Julia Watson and I bonded over boots at a blogging event (as you do!) .. since then I have watched on as this extra-ordinary human has launched her book ‘Breakfast, School, Run Chemo’, appeared on 60 Minutes, and as she goes about life as a young Mum with Stage 4 bowel cancer. It is hard to express how much respect I have for Julia. It is her humble, wicked funny, very real approach to life .. and her generosity in sharing it all publicly that I adore!

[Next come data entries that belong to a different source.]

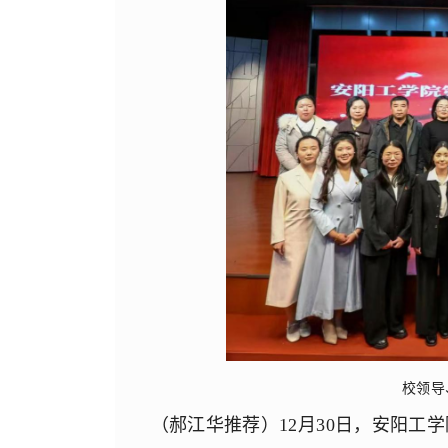
校领导
（郝江华推荐）12月30日，安阳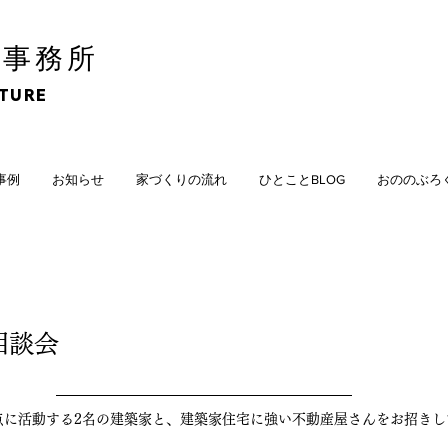
計事務所
CTURE
計事例
お知らせ
家づくりの流れ
ひとことBLOG
おののぶろ
相談会
を拠点に活動する2名の建築家と、建築家住宅に強い不動産屋さんをお招き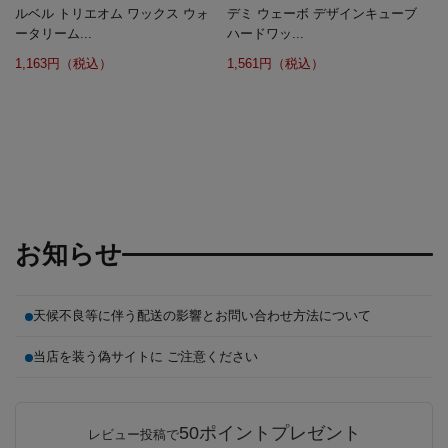
ルベル トリエオム ワックス ウォ
デミ ウェーボ デザインキューブ
ータリーム...
ハードワッ...
1,163円（税込）
1,561円（税込）
お知らせ
天候不良等に伴う配送の影響とお問い合わせ方法について
当店を装う偽サイトに ご注意ください
50ポイントプレゼント
レビュー投稿で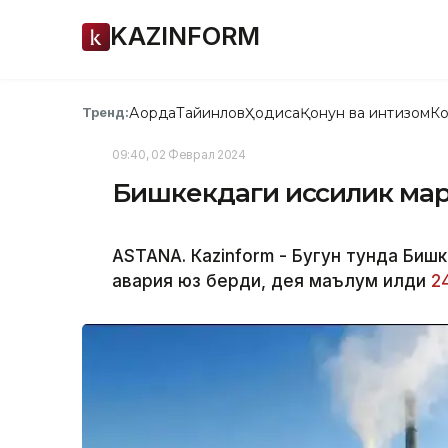
KAZINFORM
Ақорда
Тайинлов
Ҳодиса
Қонун ва интизом
Ко
Тренд:
09:40, 02 Феврал 2024
Бишкекдаги иссиқлик ма
ASTANА. Кazinform - Бугун тунда Биш
авария юз берди, дея маълум қилди
2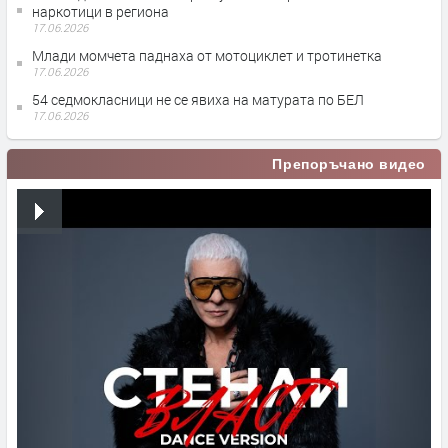
наркотици в региона
17.06.2026
Млади момчета паднаха от мотоциклет и тротинетка
17.06.2026
54 седмокласници не се явиха на матурата по БЕЛ
17.06.2026
Препоръчано видео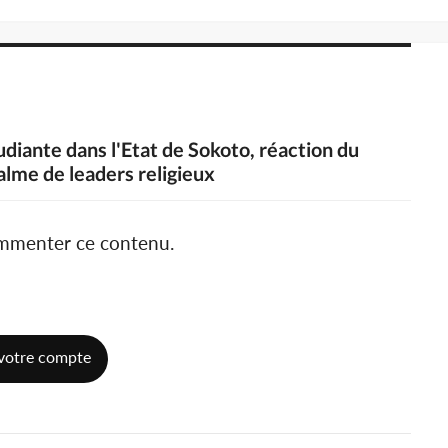
udiante dans l'Etat de Sokoto, réaction du
alme de leaders religieux
ommenter ce contenu.
votre compte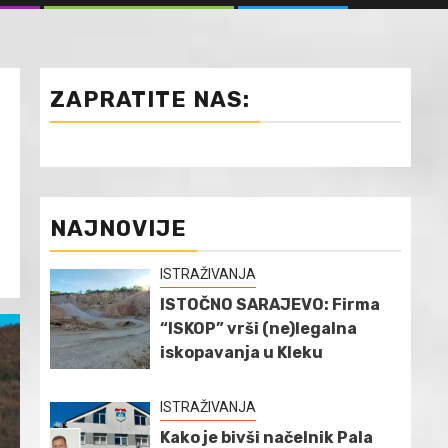
ZAPRATITE NAS:
NAJNOVIJE
ISTRAŽIVANJA
ISTOČNO SARAJEVO: Firma
“ISKOP” vrši (ne)legalna
iskopavanja u Kleku
ISTRAŽIVANJA
Kako je bivši načelnik Pala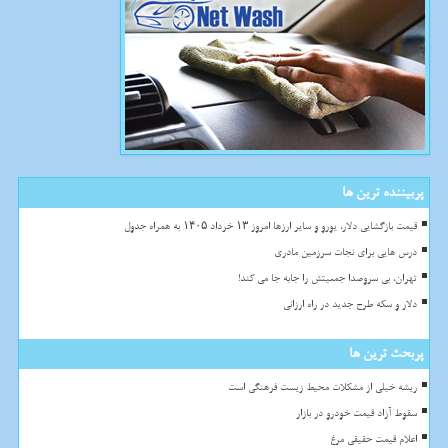
پربیننده ترین ها
قیمت بازگشایی دلار، یورو و سایر ارزها امروز ۱۳ خرداد ۱۴۰۵ به همراه جدول
درس هایی برای نجات سرزمین مادری
تهران، بی سروصدا جمعیتش را جابه جا می کند!
دلار و سکه طرح جدید در راه ارزانی
پربحث ترین ها
ریشه خیلی از مشکلات محیط زیست فرهنگی است
سقوط آزاد قیمت خودرو در بازار
اعلام قیمت حقیقی مرغ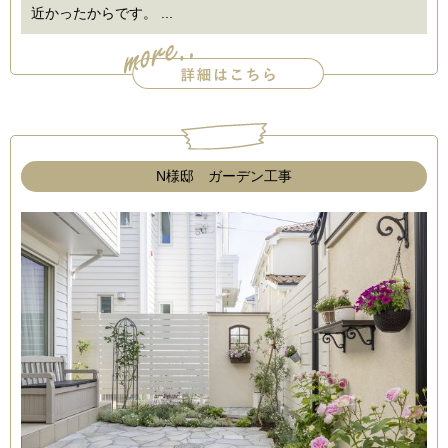
近かったからです。 ...
N様邸 ガーデン工事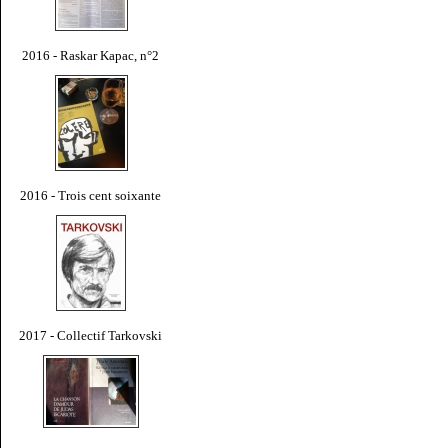
2016 - Raskar Kapac, n°2
2016 - Trois cent soixante
2017 - Collectif Tarkovski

Julia seems to have this amazing sense of hope that thrives no matter what her cancer diagnosis throws at her. I hate that she endures what she does, I love that she has found herself and the bravery to live with complete freedom through it all. I am so grateful that she shares so authentically.
Inspired by Julia Watson:
Where in the world do you call home?
I live in Frankston, bayside Melbourne.
Describe your home and neighbourhood:
Our big rambling house, 5 bedrooms, 3 bathrooms is tucked away in a quiet court of only 5 houses. We love the neighbourhood, on Summer nights in daylight savings we can be at the beach in 5 minutes. We often stay down there on hot nights until sunset, and eat pizza on the beach or dine at the beachside restaurant, the cheap and cheerful Sofia’s.
How would you describe yourself in 3 words?
Cheerful, optimistic, driven.
What is the purpose at the heart of your blog and book?
This has really evolved. It started off as just a kind of therapy for me to process my day to day thoughts and dilemmas around terminal cancer. As it was shared more and more, I could see the need in people to feel understood in their own lives with cancer, or as a Carer, friend or family member, and they were being helped by my blog.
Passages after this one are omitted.